● Try it
Take the entries below and write them out exactly, with each picture removed.

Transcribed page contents
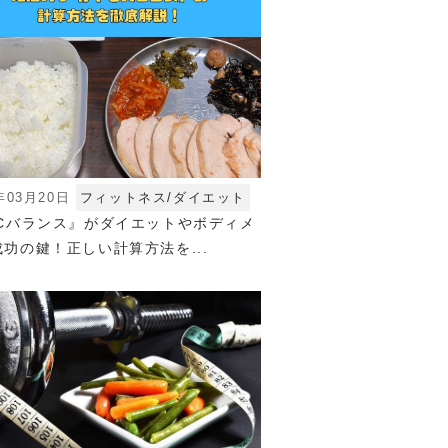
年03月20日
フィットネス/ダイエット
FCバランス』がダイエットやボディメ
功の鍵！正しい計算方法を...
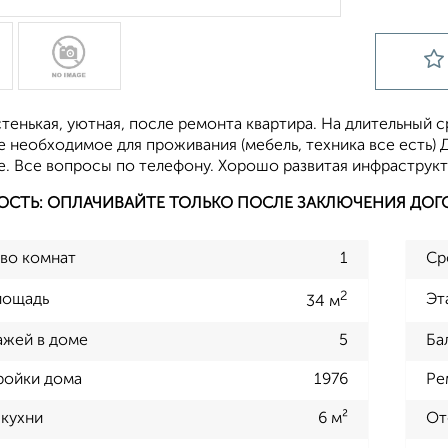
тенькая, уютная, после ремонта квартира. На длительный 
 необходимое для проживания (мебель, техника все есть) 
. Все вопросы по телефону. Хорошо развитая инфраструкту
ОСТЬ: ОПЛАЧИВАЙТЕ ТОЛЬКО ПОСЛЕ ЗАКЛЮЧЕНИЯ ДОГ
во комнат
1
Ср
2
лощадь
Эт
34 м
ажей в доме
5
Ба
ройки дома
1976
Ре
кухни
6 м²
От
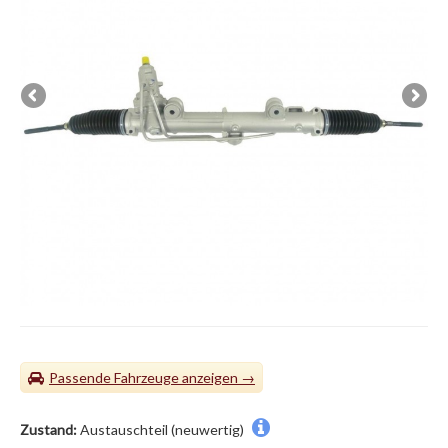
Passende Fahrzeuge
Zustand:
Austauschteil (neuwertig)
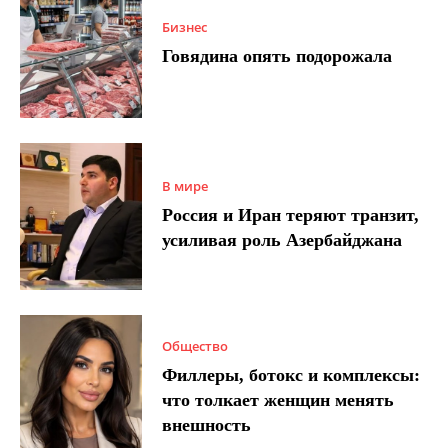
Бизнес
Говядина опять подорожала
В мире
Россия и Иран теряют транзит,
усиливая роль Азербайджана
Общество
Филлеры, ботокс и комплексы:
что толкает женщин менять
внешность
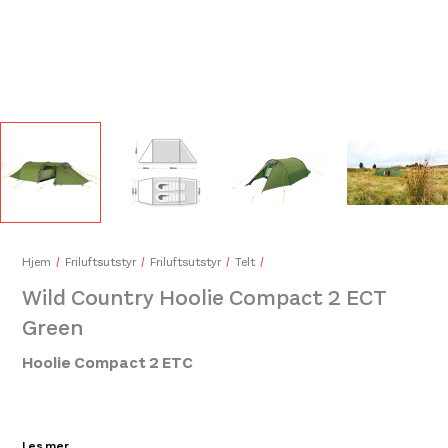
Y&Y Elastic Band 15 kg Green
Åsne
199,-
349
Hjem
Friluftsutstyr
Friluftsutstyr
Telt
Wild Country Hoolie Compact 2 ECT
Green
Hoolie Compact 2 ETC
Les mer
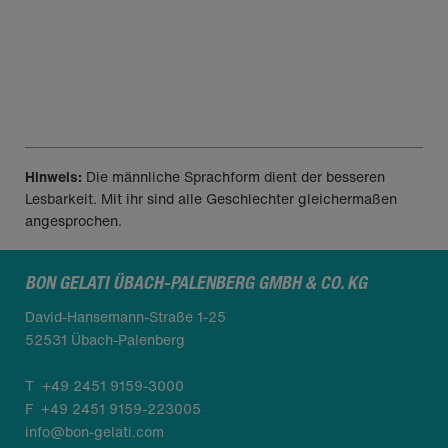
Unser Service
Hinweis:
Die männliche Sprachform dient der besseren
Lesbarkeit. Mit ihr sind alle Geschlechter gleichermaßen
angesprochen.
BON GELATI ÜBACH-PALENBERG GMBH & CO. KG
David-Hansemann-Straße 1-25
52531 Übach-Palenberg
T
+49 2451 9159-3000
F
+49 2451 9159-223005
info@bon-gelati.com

● Exercise solution
年03月20日
フィットネス/ダイエット
FCバランス』がダイエットやボディメ
功の鍵！正しい計算方法を...
тенькая, уютная, после ремонта квартира. На длительный 
 необходимое для проживания (мебель, техника все есть) 
. Все вопросы по телефону. Хорошо развитая инфраструкту
ОСТЬ: ОПЛАЧИВАЙТЕ ТОЛЬКО ПОСЛЕ ЗАКЛЮЧЕНИЯ ДОГ
во комнат
1
Ср
2
лощадь
Эт
34 м
ажей в доме
5
Ба
ройки дома
1976
Ре
кухни
6 м²
От
Passende Fahrzeuge
Zustand:
Austauschteil (neuwertig)
Бизнес
Говядина опять подорожала
В мире
Россия и Иран теряют транзит,
усиливая роль Азербайджана
Общество
Филлеры, ботокс и комплексы:
что толкает женщин менять
внешность
Y&Y Elastic Band 15 kg Green
Åsne
199,-
349
Hjem
Friluftsutstyr
Friluftsutstyr
Telt
Wild Country Hoolie Compact 2 ECT
Green
Hoolie Compact 2 ETC
Les mer
Unser Service
Hinweis:
Die männliche Sprachform dient der besseren
Lesbarkeit. Mit ihr sind alle Geschlechter gleichermaßen
angesprochen.
BON GELATI ÜBACH-PALENBERG GMBH & CO. KG
David-Hansemann-Straße 1-25
52531 Übach-Palenberg
T
+49 2451 9159-3000
F
+49 2451 9159-223005
info@bon-gelati.com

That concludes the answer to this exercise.